One of our favorite pound cake recipes–Buttermilk Pound Cake with Custard Sauce
Photo: Jennifer Davick
Originally made with a pound each of butter, sugar, eggs, and flour, creative cooks have, over time, come up with countless
variations, such as replacing a portion of the butter with cream cheese or a few of the eggs with sour cream and leavening.
The most extraordinary thing about these pound cakes is how easy they are to prepare. You can bake them days ahead of time
and store them in the pantry, or place them in large zip-top freezer bags and store in the freezer for up to two months.
Pound Cake Tips from the Pros
- Prep before you start. Carefully read through the entire recipe, and prepare any special ingredients, such as chopped fruits or toasted nuts, before
starting to mix the batter. We like to pre-measure our ingredients and assemble them in the order listed. That way, if interrupted,
we‘re less likely to make a mistake.
- Use name-brand ingredients. Store brands of sugar are often more finely ground than name brands, yielding more sugar per cup, which can cause the cake
to fall. Store brands of butter may contain more liquid fat or flours more hard wheat, making the cake heavy.
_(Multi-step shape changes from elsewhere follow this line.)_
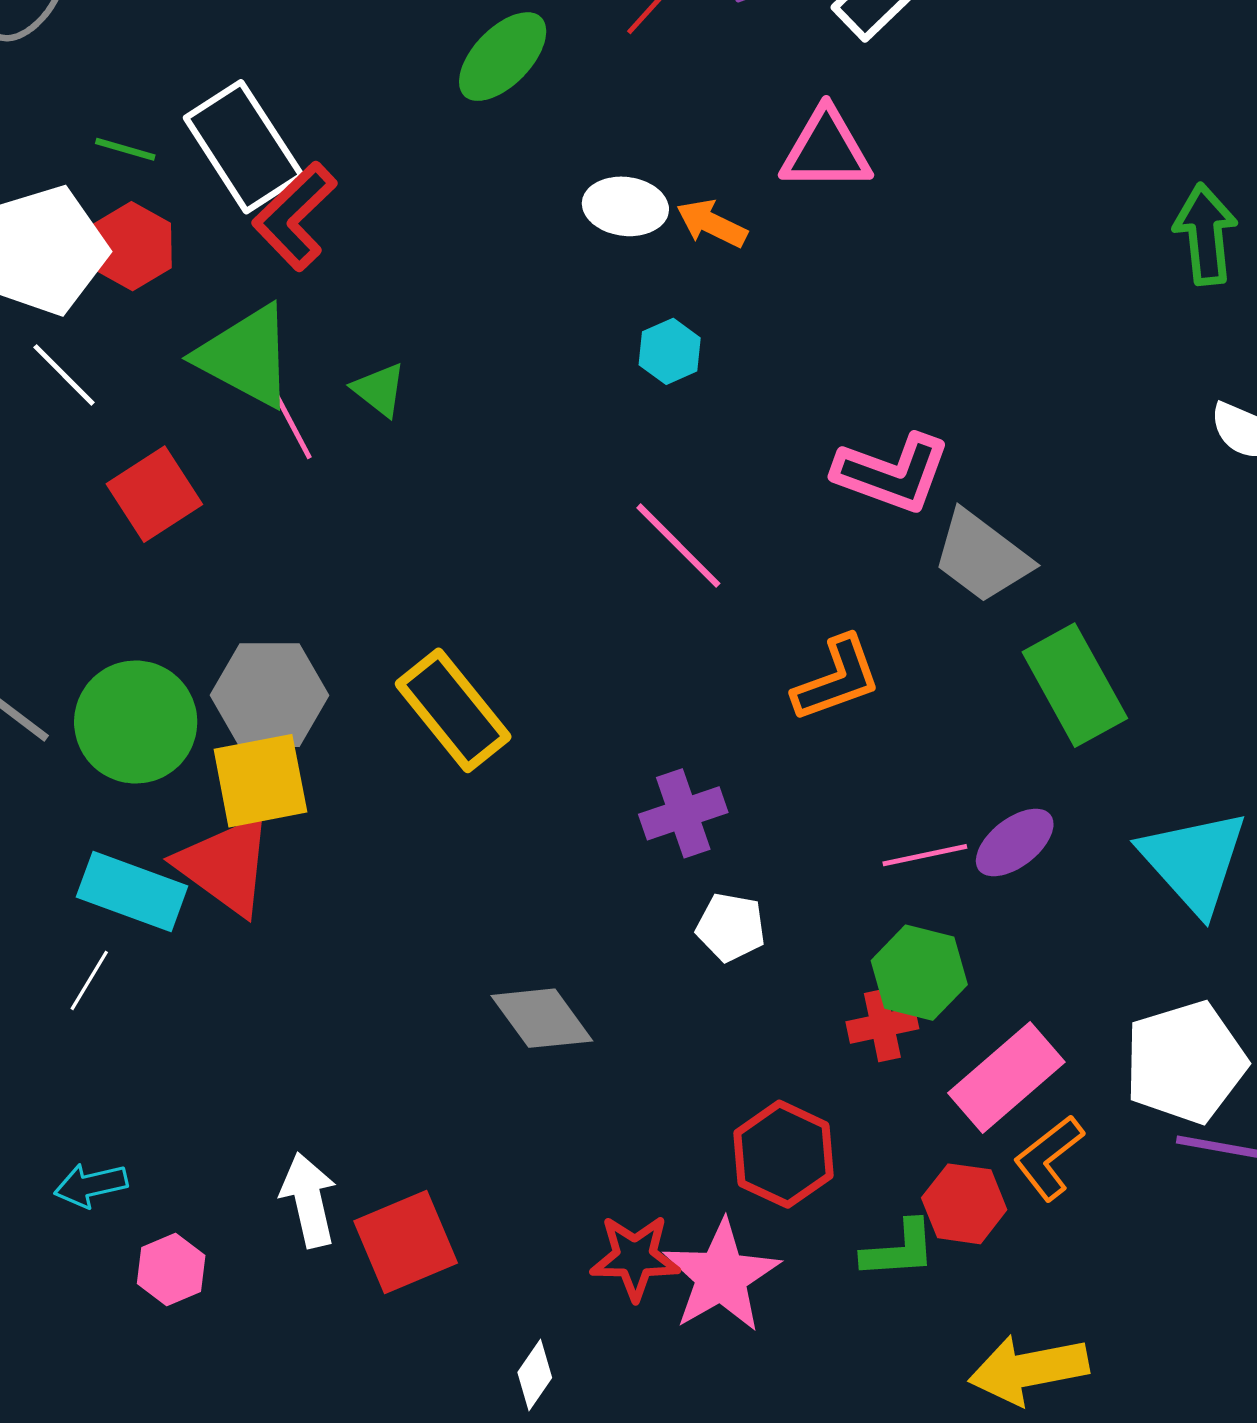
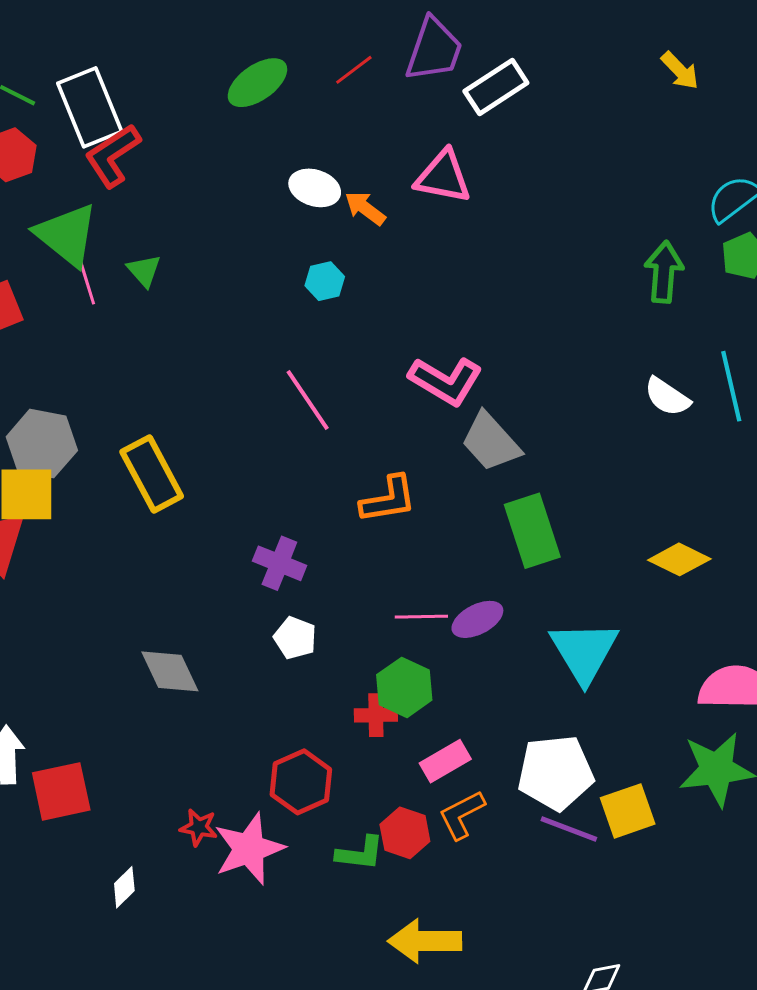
purple cross: (683, 813) -> (279, 563), turned 30
pink rectangle: (1006, 1077) -> (445, 761), size x0.7
red star: (635, 1257) -> (199, 827), size x0.7

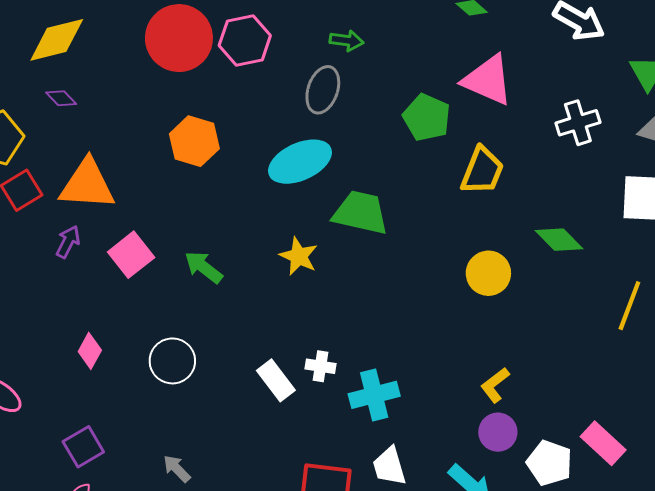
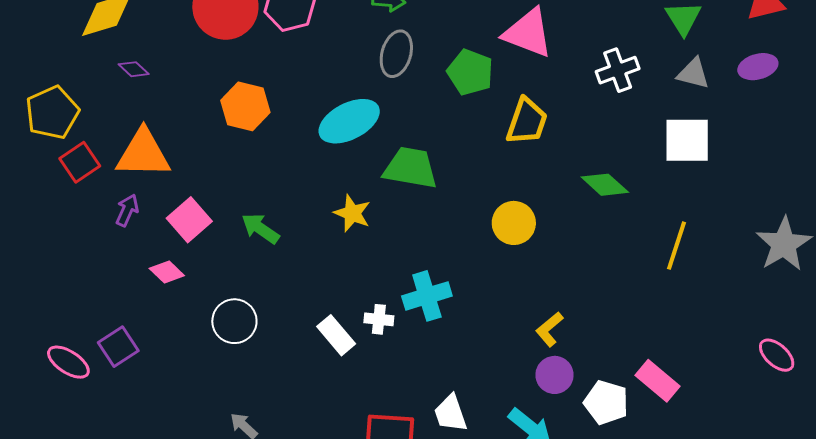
gray ellipse: (323, 90) -> (396, 54), moved
purple diamond: (61, 98) -> (134, 69), moved
yellow circle: (488, 273) -> (514, 223), moved
pink diamond: (90, 351) -> (167, 272), moved, turned -72
cyan cross: (374, 395) -> (427, 296), moved
purple square: (83, 447) -> (118, 347), moved

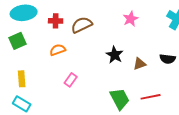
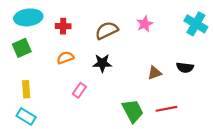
brown semicircle: (82, 25) -> (107, 30), moved
black star: (115, 55) -> (102, 63), moved, turned -30

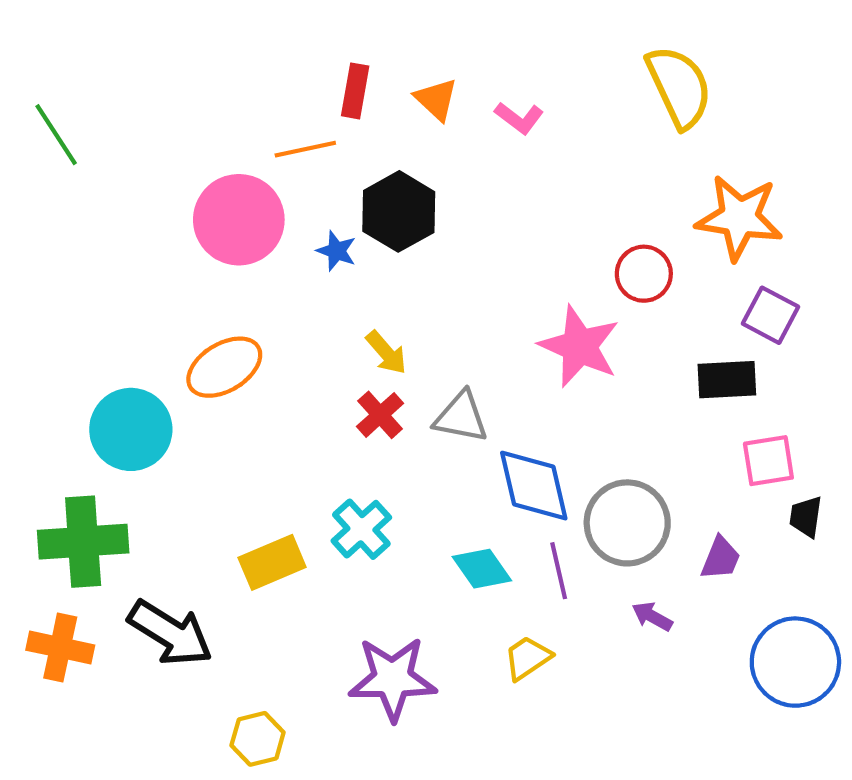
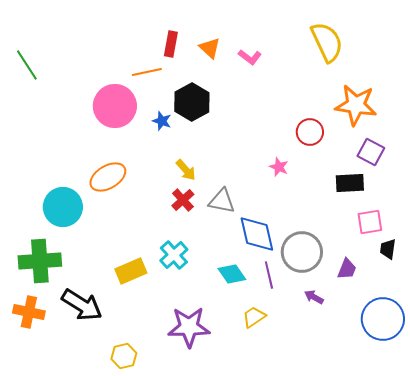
pink star: (579, 346) -> (279, 167), size x0.5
- Be accurate. Measure your ingedients carefully. Extra sugar or leavening causes a cake to fall; extra flour makes it dry. Also, use an
oven thermometer to check your oven's temperature for accuracy.
- Have ingredients at room temperature. This results in a pound cake with maximum volume.
- Be patient. Beat softened butter (and cream cheese or vegetable shortening) at medium speed with an electric mixer until creamy. This
can take from 1 to 7 minutes, depending on the power of your mixer. Gradually add sugar, continuing to beat until light and
fluffy. These steps are so important because they whip air into the cake batter so it will rise during baking. When baking,
place the cake pan in the center of the oven, and keep the door closed until the minimum baking time has elapsed. If the cake
requires more baking, gently close the oven door as soon as possible after testing to prevent jarring and loss of heat—both
can cause a cake to fall if it’s not completely done.
- Don't overbeat. Add the eggs, one at a time, beating just until the yellow disappears. Overbeating the eggs may cause the batter to overflow
the sides of the pan when baked or create a fragile crust that crumbles and separates from the cake as it cools.
- Prep your cake pan. Grease cake pans with solid vegetable shortening, such as Crisco, and always dust with flour.
- Test for doneness. Insert a long wooden pick into the center of the cake. It should come out clean, with no batter clinging to it.